Dynamics, Geometry, and Operator Algebras

动力学、几何和算子代数

• 批准号: 0600907
• 负责人: David Kerr
• 金额: $ 9.92万
• 依托单位: Texas A&M Research Foundation
• 依托单位国家: 美国
• 项目类别: Standard Grant
• 财政年份: 2006
• 资助国家: 美国
• 起止时间: 2006-07-15 至 2009-06-30
• 项目状态: 已结题
• 来源: https://www.nsf.gov/awardsearch/showAward?AWD_ID=0600907&HistoricalAwards=false
• 关键词: Dynamics; Geometry; Operator; Algebras

AbstractKerrThe program set forth in the proposal involves a nexus of problems aimed at deepening and broadening both recently discoveredand well established connections between dynamics, metricgeometry, and functional analysis. The theory of C*-algebras will provide the basic reference point and meeting ground for the various components.One of the main objectives is to push forward thedevelopment of an abstract theory of C*-dynamics which, in the spirit of topological dynamics, sees as its primary object of study the long-term behavior of systems as captured by properties like entropy and mixing. This project will be pursued by building on links to thelocal theory of Banach spaces and making novel use of the perturbation techniques of C*-algebra classification theory, with a view towards applications in noncommutative metric and differential geometry, C*-algebra structure and representation theory, and operator spacegeometry.One way in which the notion of chaos manifests itself is through the unpredictability exhibited by many complex systems as they evolve with time. This unpredictability can be made mathematically precise in several distinct ways depending on the exact kind of behavior one wantsto emphasize, such as mixing or sensitivity to initial conditions. Determiningthe relationships between the various phenomena encompassed by and related to the term chaos, including most notably entropy, is a major ongoing project in the theory of dynamical systems, and has practical interest for example in the effort to gauge the accuracy of computer simulations. While there exists a vast array of results for the type ofsystems which are used to model classical physics, the theory is much less developed for quantum systems as described mathematically by operator algebras.The broad aim of the proposal is to open up new perspectives on long-termbehavior in quantum dynamics and at the same time to shed new light on classical dynamical phenomena by means of functional-analytic tools.
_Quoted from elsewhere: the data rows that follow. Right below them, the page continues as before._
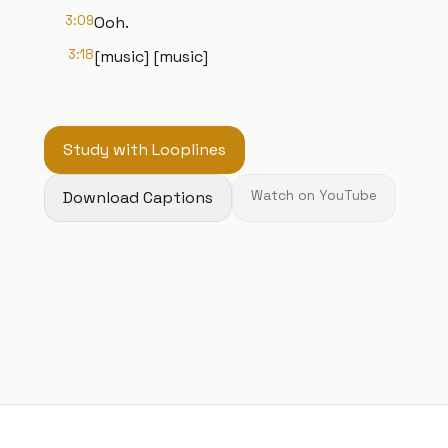
3:09
Ooh.
3:18
[music] [music]
Study with Looplines
Download Captions
Watch on YouTube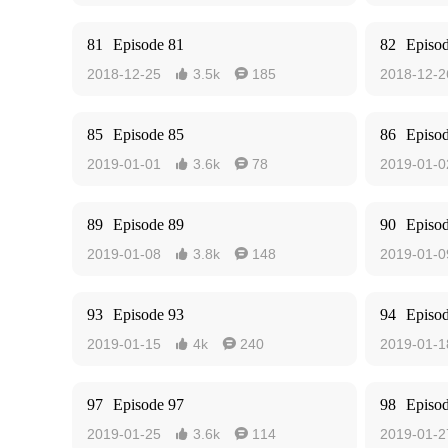
81
Episode 81
82
Episo
2018-12-25
3.5k
185
2018-12-2


85
Episode 85
86
Episo
2019-01-01
3.6k
78
2019-01-0


89
Episode 89
90
Episo
2019-01-08
3.8k
148
2019-01-0


93
Episode 93
94
Episo
2019-01-15
4k
240
2019-01-1


97
Episode 97
98
Episo
2019-01-25
3.6k
114
2019-01-2

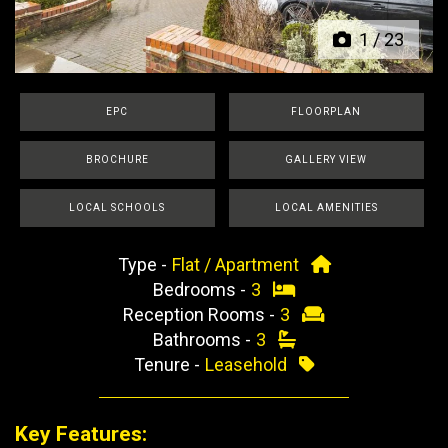
1
/
23
EPC
FLOORPLAN
BROCHURE
GALLERY VIEW
LOCAL SCHOOLS
LOCAL AMENITIES
Type -
Flat / Apartment
Bedrooms -
3
Reception Rooms -
3
Bathrooms -
3
Tenure -
Leasehold
Key Features:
AbstractKerrThe计划中提出的建议涉及一系列问题，旨在加深和扩大最近发现的和建立良好的动力学，metricgeometry和功能分析之间的联系。C*-代数理论将为各个组成部分提供基本的参考点和交汇点，其主要目标之一是推动C*-动力学的抽象理论的发展，该理论本着拓扑动力学的精神，将研究系统的长期行为（如熵和混合）视为其主要对象。这个项目将通过建立与Banach空间的局部理论的联系和新颖地利用C*-代数分类理论的扰动技术来进行，以期在非交换度量和微分几何，C*-代数结构和表示理论中应用，混沌概念的一种表现方式是通过许多复杂系统所表现出的不可预测性，它们会随着时间而进化这种不可预测性可以通过几种不同的方式在数学上精确化，这取决于人们想要强调的确切行为类型，例如混合或对初始条件的敏感性。确定各种现象之间的关系所涵盖的和有关的长期混沌，包括最显着的熵，是一个重大的正在进行的项目在理论的动力系统，并有实际利益，例如在努力衡量准确性的计算机模拟。虽然存在大量的结果，用于模拟经典物理的系统类型，该理论的发展要少得多的量子系统的数学描述的算子代数。该建议的广泛目标是打开新的视角在量子动力学的长期行为，并在同一时间，通过功能分析工具阐明经典动力学现象。